To address this formula, which consists of an independent term apart from $latex 0$, the list below modification of variable is utilized:
$$ t= tan left( dfrac {x} {2} right)$$
Thus, sine as well as cosine are shared as adheres to:
$$ cos x= dfrac {1-t ^ 2} {1+ t ^ 2} $$
$$ wrong x= dfrac {2t} {1+ t ^ 2} $$
This modification of variable is referred to as the global replacement or Weierstrass replacement.
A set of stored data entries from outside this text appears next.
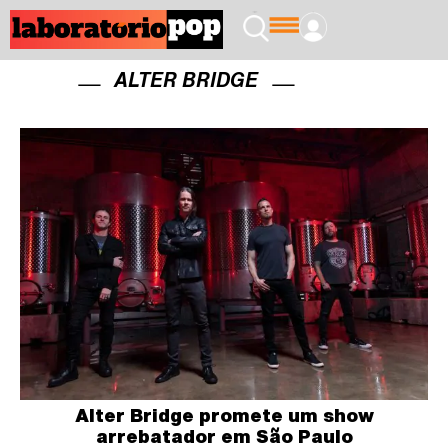
ALTER BRIDGE
Alter Bridge promete um show
arrebatador em São Paulo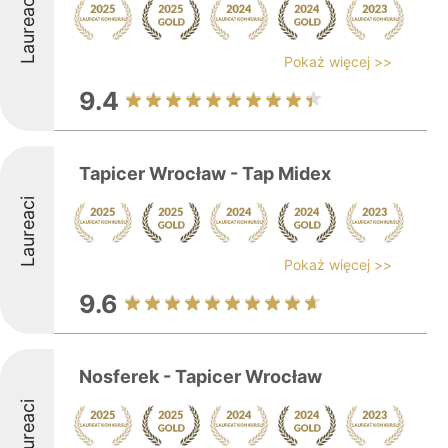
Laureaci
Pokaż więcej >>
9.4
Tapicer Wrocław - Tap Midex
Laureaci
Pokaż więcej >>
9.6
Nosferek - Tapicer Wrocław
Laureaci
After that, the initial formula appears like this:
$$ 4sin x +3 cos x = 3Rightarrow 4left( frac {2t} {1+ t ^ 2} right) +3 left( frac {1-t ^ 2} {1+ t ^ 2} right)= 3$$
$$ frac {8t +3 -3 t ^ 2} {1+ t ^ 2} =3Rightarrow 8t +3 -3 t ^ 2= 3 +3 t ^ 2$$
Regrouping the terms, we acquire a square formula in $latex t$:
$$ -6 t ^ 2 +8 t= 0$$
$$ 3t ^ 2-4t= 0$$
Which is addressed by factoring:
$$ 3t ^ 2-4t= 0Rightarrow t( 3t-4)= 0$$
The options are:
$ latex t_1 =0$
$ latex t_2= dfrac {4} {3} $
This cause 2 basic formulas, by replacing back:
Formula 1
$$ tan left( dfrac {x} {2} right)= 0$$
Therefore:
$ latexdfrac {x} {2} =arctan 0$
$ latex dfrac {x} {2} =0, pmpi, pm 2pi, pm 3pi, …$
$ latex x= 0, pm 2pi, pm 4pi, pm 6pi, …$
$ latex x= 2kpi= 2kcdot 360º$
Where $latex k$ is an integer.
Formula 2
$$ tan left( dfrac {x} {2} right)= dfrac {4} {3} $$
We reason that:
$ latex dfrac {x} {2} =arctan left( dfrac {4} {3} right)= 53.1 º$
Therefore, the major option, which remains in the interval$ latex 0leq xleq 360º $, is:
$ latex x= 106.2 º$
Furthermore, the angles $latex -253.8 º, 466.2 º, …$ are likewise options of the suggested formula, considering that the tangent feature is routine, consequently, as a whole kind, the option is provided by:
$ latex x = kcdot 360º+ 106.2 º$
Where $latex k = 0, pm 1, pm 2, pm 3 …$, that is, $latex k$ is an integer.